I keep track on my comics inventory. My Absolutes inventory alone is currently $1,800 US retail price (with 2 more being shipped on the way, and buying 3 more later this year). If I were to buy the 1st printed standard hardcovers, their retail price together would be 60% or 75% of that inventory's price at best.

Absolutes cost more, especially due to the oversize format, the slipcase, and all the extras they usually pack. That, and DC wants to make a profit, easily seen due to their increased retail prices on the Absolutes post-2005. This is quite noticeable with their reprinting of Absolute Planetary Vol. 1, originally $50 during its 1st printing and now $75 on its current printing.

Omnibuses are somewhat the same. Somewhat.

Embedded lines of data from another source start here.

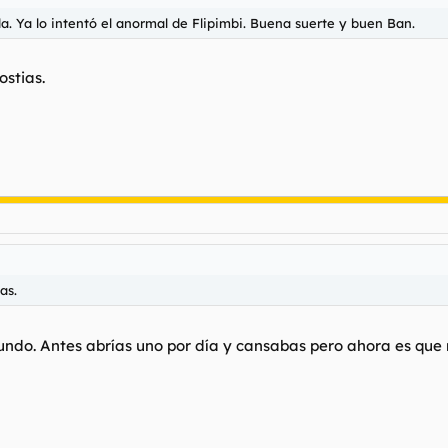
a. Ya lo intentó el anormal de Flipimbi. Buena suerte y buen Ban.
ostias.
as.
mundo. Antes abrías uno por día y cansabas pero ahora es que n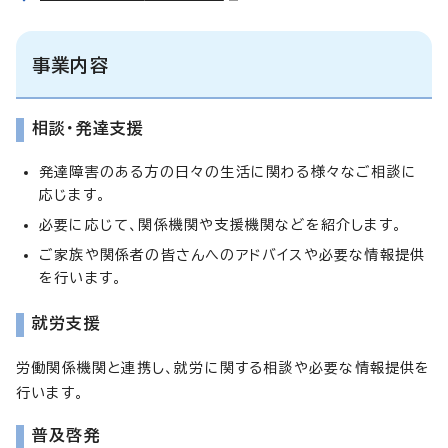
事業内容
相談・発達支援
発達障害のある方の日々の生活に関わる様々なご相談に
応じます。
必要に応じて、関係機関や支援機関などを紹介します。
ご家族や関係者の皆さんへのアドバイスや必要な情報提供
を行います。
就労支援
労働関係機関と連携し、就労に関する相談や必要な情報提供を
行います。
普及啓発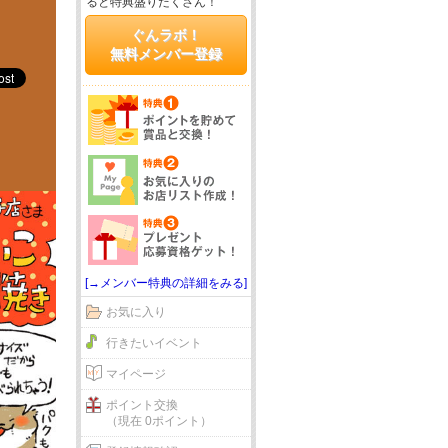
ると特典盛りだくさん！
ぐんラボ！
無料メンバー登録
[→メンバー特典の詳細をみる]
お気に入り
行きたいイベント
マイページ
ポイント交換
（現在 0ポイント）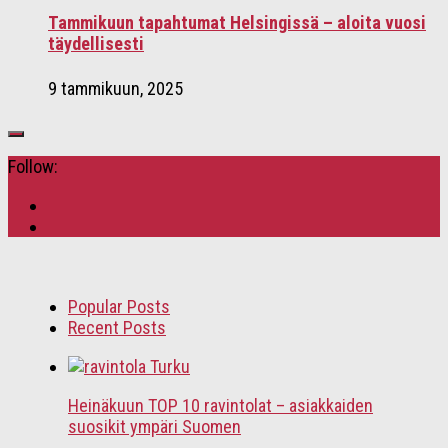
Tammikuun tapahtumat Helsingissä – aloita vuosi
täydellisesti
9 tammikuun, 2025
Follow:
Popular Posts
Recent Posts
Heinäkuun TOP 10 ravintolat – asiakkaiden
suosikit ympäri Suomen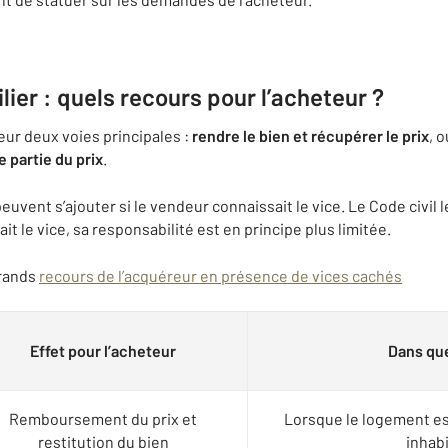
ier : quels recours pour l’acheteur ?
teur deux voies principales :
rendre le bien et récupérer le prix
, 
e partie du prix
.
euvent s’ajouter si le vendeur connaissait le vice. Le Code civil
ait le vice, sa responsabilité est en principe plus limitée.
grands
recours de l’acquéreur en présence de vices cachés
Effet pour l’acheteur
Dans que
Remboursement du prix et
Lorsque le logement es
restitution du bien
inhab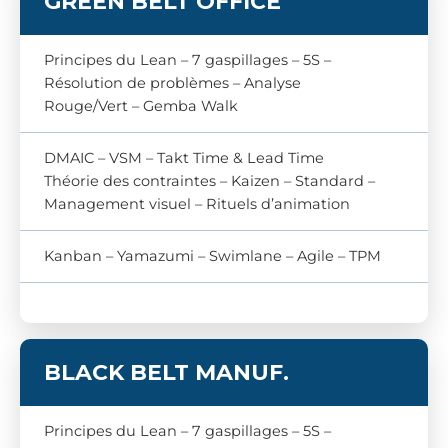
GREEN BELT OFFICE
Principes du Lean – 7 gaspillages – 5S –
Résolution de problèmes – Analyse
Rouge/Vert – Gemba Walk
DMAIC – VSM – Takt Time & Lead Time
Théorie des contraintes – Kaizen – Standard –
Management visuel – Rituels d’animation
Kanban – Yamazumi – Swimlane – Agile – TPM
BLACK BELT
MANUF.
Principes du Lean – 7 gaspillages – 5S –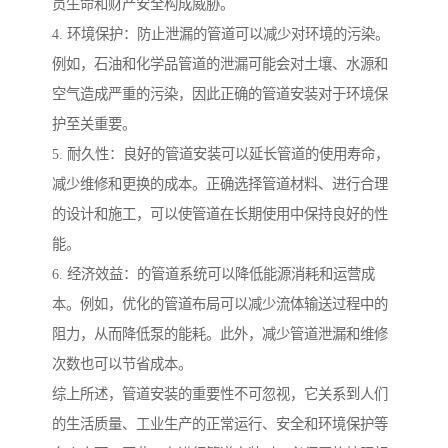
员生命和财产安全构成威胁。
4. 环境保护：防止泄漏的管道可以减少对环境的污染。
例如，石油和化学品管道的泄漏可能会对土壤、水源和
空气造成严重的污染，因此正确的管道安装对于环境保
护至关重要。
5. 耐久性：良好的管道安装可以延长管道的使用寿命，
减少维修和更换的成本。正确选择管道材料、进行合理
的设计和施工，可以使管道在长期使用中保持良好的性
能。
6. 经济效益：的管道系统可以降低能源消耗和运营成
本。例如，优化的管道布局可以减少流体输送过程中的
阻力，从而降低泵的能耗。此外，减少管道泄漏和维修
次数也可以节省成本。
综上所述，管道安装的重要性不可忽视，它关系到人们
的生活质量、工业生产的正常运行、安全和环境保护等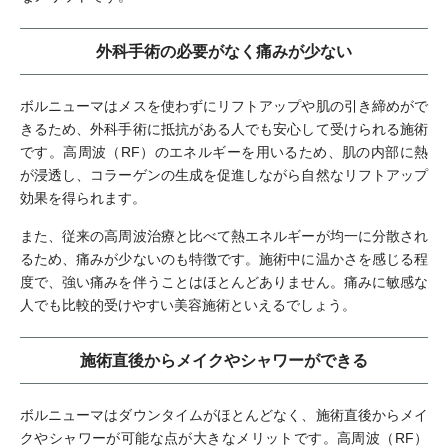
外科手術の必要がなく痛みが少ない
ボルニューマはメスを使わずにリフトアップや肌の引き締めがで
きるため、外科手術に抵抗がある人でも安心して受けられる施術
です。高周波（RF）のエネルギーを用いるため、肌の内部に熱
が浸透し、コラーゲンの生成を促進しながら自然なリフトアップ
効果を得られます。
また、従来の高周波治療と比べて熱エネルギーが均一に分散され
るため、痛みが少ないのも特徴です。施術中に温かさを感じる程
度で、強い痛みを伴うことはほとんどありません。痛みに敏感な
人でも比較的受けやすい美容施術といえるでしょう。
施術直後からメイクやシャワーができる
ボルニューマはダウンタイムがほとんどなく、施術直後からメイ
クやシャワーが可能な点が大きなメリットです。高周波（RF）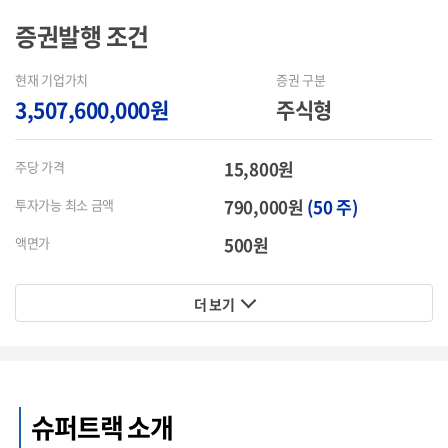
증권발행
조건
현재 기업가치
증권 구분
3,507,600,000원
주식형
15,800원
주당 가격
790,000원
(50 주)
투자가능 최소 금액
500원
액면가
더 보기
슈퍼트랙 소개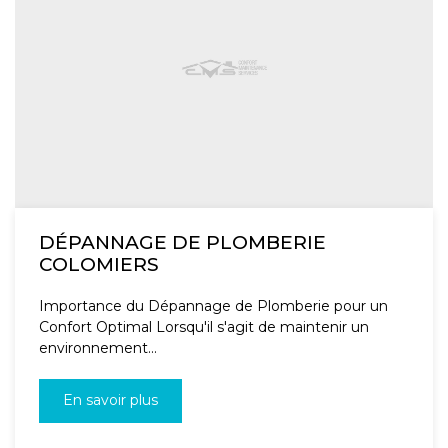
DÉPANNAGE DE PLOMBERIE
COLOMIERS
Importance du Dépannage de Plomberie pour un
Confort Optimal Lorsqu'il s'agit de maintenir un
environnement...
En savoir plus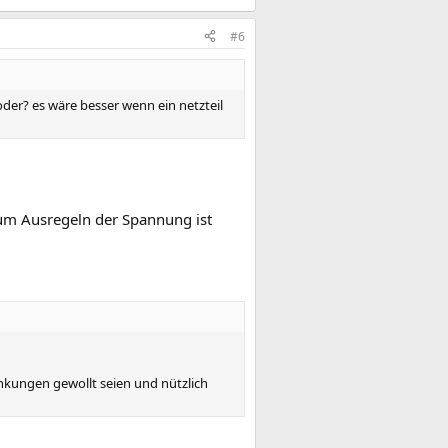
#6
der? es wäre besser wenn ein netzteil
zum Ausregeln der Spannung ist
wankungen gewollt seien und nützlich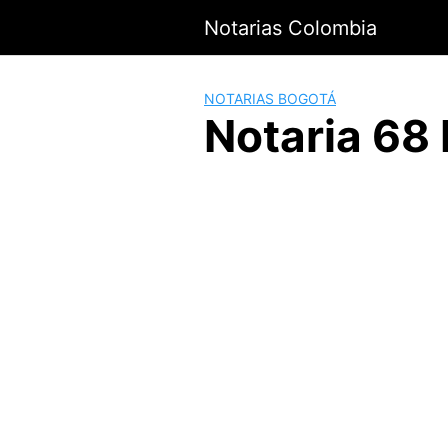
Saltar
Notarias Colombia
al
contenido
NOTARIAS BOGOTÁ
Notaria 68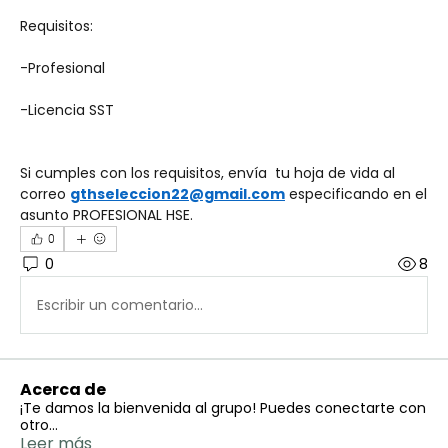
Requisitos:
-Profesional
-Licencia SST 
Si cumples con los requisitos, envía  tu hoja de vida al 
correo 
gthseleccion22@gmail.com
 especificando en el 
asunto PROFESIONAL HSE.
0
0
8
Escribir un comentario...
Acerca de
¡Te damos la bienvenida al grupo! Puedes conectarte con
otro
...
Leer más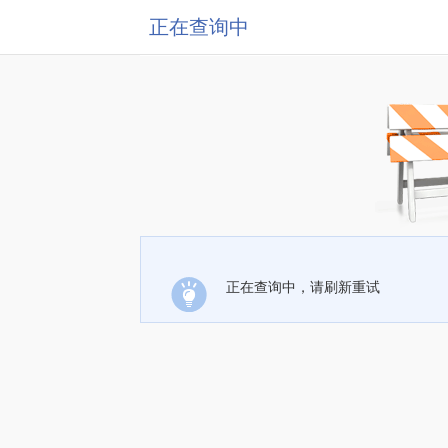
正在查询中
正在查询中，请刷新重试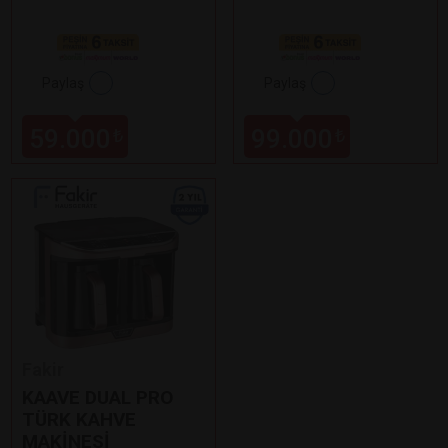
Paylaş
Paylaş
59.000
99.000
₺
₺
Fakir
KAAVE DUAL PRO
TÜRK KAHVE
MAKİNESİ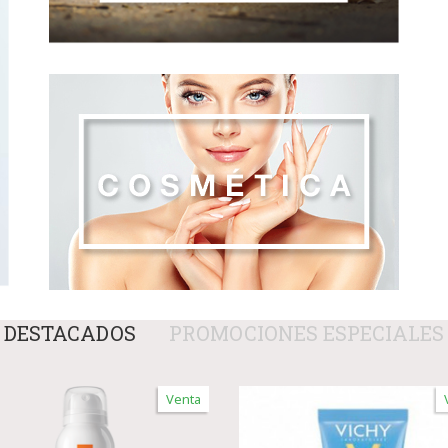
DESTACADOS
PROMOCIONES ESPECIALES
Venta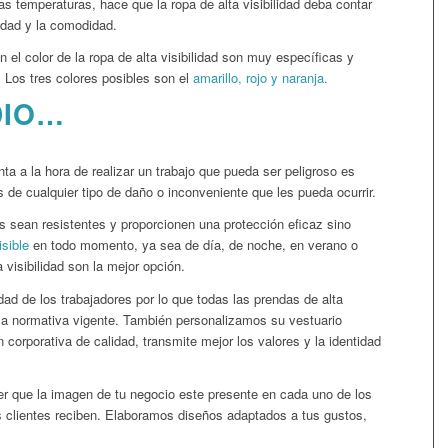
as temperaturas, hace que la ropa de alta visibilidad deba contar
lidad y la comodidad.
el color de la ropa de alta visibilidad son muy específicas y
 Los tres colores posibles son el
amarillo, rojo y naranja.
DIO…
ta a la hora de realizar un trabajo que pueda ser peligroso es
s de cualquier tipo de daño o inconveniente que les pueda ocurrir.
s sean resistentes y proporcionen una protección eficaz sino
sible
en todo momento, ya sea de día, de noche, en verano o
a visibilidad son la mejor opción.
ad de los trabajadores por lo que todas las prendas de alta
 la normativa vigente. También personalizamos su vestuario
corporativa de calidad, transmite mejor los valores y la identidad
r que la imagen de tu negocio este presente en cada uno de los
os clientes reciben. Elaboramos diseños adaptados a tus gustos,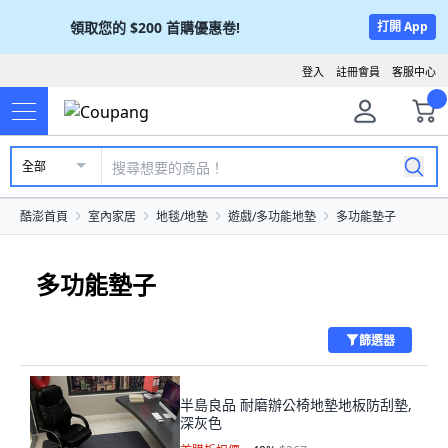
領取您的
$200
首購優惠卷!
打開 App
登入
註冊會員
客服中心
全部
酷澎首頁
室內家居
地毯/地墊
遊戲/多功能地墊
多功能墊子
多功能墊子
篩選器
半島良品 耐磨辦公椅地墊地板防刮墊,
深灰色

They're not oversized but just really, REALLY big compilations of all the issues in a single binding. It looks nice and convenient but you have to really care for the binding, especially for Omnibuses as big as Ultimates and bigger.

In terms of 'extras', Marvel Omnibuses PALES compared to DC Absolutes.

BUT, they supposedly reprint all the letter columns ever featured in the collected issues (if applicable). That itself has value, though it varies from letter to letter.

I buy the traded comics with extras because I'll be using them in the future for academic purposes and also to help develop my own comic writing skill.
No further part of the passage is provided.